3-anon dataset completion rate: 1.568%
3-anon dataset exploration rate: 11.882%
149914 records suppressed for k=3


In [668]:
df_4gbs = suppressKAnon(df_gen, qis_gbs, 4)

4-anon dataset completion rate: 1.512%
4-anon dataset exploration rate: 11.834%
157720 records suppressed for k=4


In [669]:
df_5gbs = suppressKAnon(df_gen, qis_gbs, 5)

5-anon dataset completion rate: 1.503%
5-anon dataset exploration rate: 11.678%
162892 records suppressed for k=5


## L-Diversity

Grade is the sensitive attribute we want to analyze with respect to L-diversity. We will will look at the counts of records that have each grade to do so. We added a new field to the suppression algorithm `l_grades` which counts the amount of unique grades for a given set of quasi-identifiers. 

In [679]:
print("L-diversity for 3-anonymous dataset: "+str(min(df_3gbs['l_grades'])))

L-diversity for 3-anonymous dataset: 1.0


In [680]:
print("L-diversity for 4-anonymous dataset: "+str(min(df_4gbs['l_grades'])))
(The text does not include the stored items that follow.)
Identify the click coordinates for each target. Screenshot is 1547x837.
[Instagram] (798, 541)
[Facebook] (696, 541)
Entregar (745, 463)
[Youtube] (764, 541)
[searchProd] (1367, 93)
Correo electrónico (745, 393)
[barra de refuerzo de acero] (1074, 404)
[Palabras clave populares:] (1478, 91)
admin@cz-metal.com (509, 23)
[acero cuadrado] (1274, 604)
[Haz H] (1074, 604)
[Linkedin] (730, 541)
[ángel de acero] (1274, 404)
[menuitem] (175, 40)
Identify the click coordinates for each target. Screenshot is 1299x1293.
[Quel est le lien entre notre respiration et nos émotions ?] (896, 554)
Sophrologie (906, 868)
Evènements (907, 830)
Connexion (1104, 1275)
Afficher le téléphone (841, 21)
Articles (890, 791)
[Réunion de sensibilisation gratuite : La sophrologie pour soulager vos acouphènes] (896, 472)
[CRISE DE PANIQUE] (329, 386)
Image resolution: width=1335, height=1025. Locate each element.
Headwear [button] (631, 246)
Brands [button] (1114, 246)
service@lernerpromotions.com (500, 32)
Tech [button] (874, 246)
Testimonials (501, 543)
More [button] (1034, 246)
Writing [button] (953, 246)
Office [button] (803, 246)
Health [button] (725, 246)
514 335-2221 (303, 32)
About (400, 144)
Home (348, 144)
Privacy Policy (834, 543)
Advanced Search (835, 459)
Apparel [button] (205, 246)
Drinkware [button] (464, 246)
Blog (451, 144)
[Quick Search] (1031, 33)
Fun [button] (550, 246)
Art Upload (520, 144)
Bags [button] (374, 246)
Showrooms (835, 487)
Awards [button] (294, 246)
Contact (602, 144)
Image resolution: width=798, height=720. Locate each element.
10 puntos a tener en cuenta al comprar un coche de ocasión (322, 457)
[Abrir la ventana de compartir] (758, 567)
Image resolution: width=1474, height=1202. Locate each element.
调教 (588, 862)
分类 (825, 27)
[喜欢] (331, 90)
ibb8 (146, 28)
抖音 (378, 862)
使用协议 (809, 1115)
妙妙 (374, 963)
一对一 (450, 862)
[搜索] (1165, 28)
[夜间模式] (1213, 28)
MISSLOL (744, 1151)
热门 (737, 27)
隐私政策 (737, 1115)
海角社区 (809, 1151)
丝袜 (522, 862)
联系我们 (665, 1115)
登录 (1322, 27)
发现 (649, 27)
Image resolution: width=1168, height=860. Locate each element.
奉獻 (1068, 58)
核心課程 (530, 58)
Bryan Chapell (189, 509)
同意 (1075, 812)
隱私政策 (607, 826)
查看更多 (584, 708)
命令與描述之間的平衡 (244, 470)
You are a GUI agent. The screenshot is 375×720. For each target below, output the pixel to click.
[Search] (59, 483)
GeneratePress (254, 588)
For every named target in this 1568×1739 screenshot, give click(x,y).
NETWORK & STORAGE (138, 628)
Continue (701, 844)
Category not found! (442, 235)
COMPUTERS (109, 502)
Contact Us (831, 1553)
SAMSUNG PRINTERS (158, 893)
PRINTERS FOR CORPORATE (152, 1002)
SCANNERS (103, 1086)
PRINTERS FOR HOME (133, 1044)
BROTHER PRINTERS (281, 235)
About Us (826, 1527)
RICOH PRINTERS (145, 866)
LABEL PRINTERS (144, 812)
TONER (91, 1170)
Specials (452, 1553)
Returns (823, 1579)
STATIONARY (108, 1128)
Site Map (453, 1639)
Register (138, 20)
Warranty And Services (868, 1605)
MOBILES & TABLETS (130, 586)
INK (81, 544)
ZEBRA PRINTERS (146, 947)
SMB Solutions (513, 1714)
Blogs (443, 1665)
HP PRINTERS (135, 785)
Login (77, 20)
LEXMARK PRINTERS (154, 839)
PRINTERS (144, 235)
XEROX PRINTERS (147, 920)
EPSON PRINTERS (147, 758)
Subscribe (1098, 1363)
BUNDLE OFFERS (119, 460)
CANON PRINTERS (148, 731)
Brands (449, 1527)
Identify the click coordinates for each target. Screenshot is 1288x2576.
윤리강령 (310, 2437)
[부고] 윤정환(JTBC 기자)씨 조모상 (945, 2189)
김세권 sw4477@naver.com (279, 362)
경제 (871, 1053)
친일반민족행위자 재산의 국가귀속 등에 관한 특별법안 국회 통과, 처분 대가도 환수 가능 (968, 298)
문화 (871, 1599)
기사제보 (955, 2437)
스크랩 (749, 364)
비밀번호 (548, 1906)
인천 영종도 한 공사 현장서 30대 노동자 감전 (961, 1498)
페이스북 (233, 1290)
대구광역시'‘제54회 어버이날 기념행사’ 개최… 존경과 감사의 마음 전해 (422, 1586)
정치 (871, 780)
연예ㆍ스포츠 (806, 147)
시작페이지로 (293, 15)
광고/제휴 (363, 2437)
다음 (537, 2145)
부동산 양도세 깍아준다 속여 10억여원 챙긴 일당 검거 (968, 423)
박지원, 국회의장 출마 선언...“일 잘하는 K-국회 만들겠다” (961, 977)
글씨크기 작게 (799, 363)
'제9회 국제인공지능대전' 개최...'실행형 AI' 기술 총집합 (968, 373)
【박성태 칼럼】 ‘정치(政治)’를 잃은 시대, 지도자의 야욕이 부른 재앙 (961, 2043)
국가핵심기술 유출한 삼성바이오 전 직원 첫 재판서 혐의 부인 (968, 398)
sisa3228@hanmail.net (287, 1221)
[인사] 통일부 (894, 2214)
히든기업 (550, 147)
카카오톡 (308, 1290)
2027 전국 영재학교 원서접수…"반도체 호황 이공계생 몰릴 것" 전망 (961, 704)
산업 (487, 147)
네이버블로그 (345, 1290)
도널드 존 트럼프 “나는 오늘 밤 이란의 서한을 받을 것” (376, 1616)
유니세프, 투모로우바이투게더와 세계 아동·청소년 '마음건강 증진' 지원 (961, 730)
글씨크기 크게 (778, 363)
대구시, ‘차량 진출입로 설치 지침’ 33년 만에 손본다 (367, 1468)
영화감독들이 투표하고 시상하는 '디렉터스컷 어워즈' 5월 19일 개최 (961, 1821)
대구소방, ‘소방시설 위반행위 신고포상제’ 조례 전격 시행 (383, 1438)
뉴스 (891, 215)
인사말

L-diversity for 3-anonymous dataset: 1.0


In [681]:
print("L-diversity for 5-anonymous dataset: "+str(min(df_5gbs['l_grades'])))

L-diversity for 5-anonymous dataset: 1.0


All of the 3, 4, and 5 had 1-diversity. There simply is not enough unique grade values for each set of quasi-identifiers. Using synthetic records would be a good idea to increase L-diversity as we could add more unique grades for a given set of quasi-identifiers.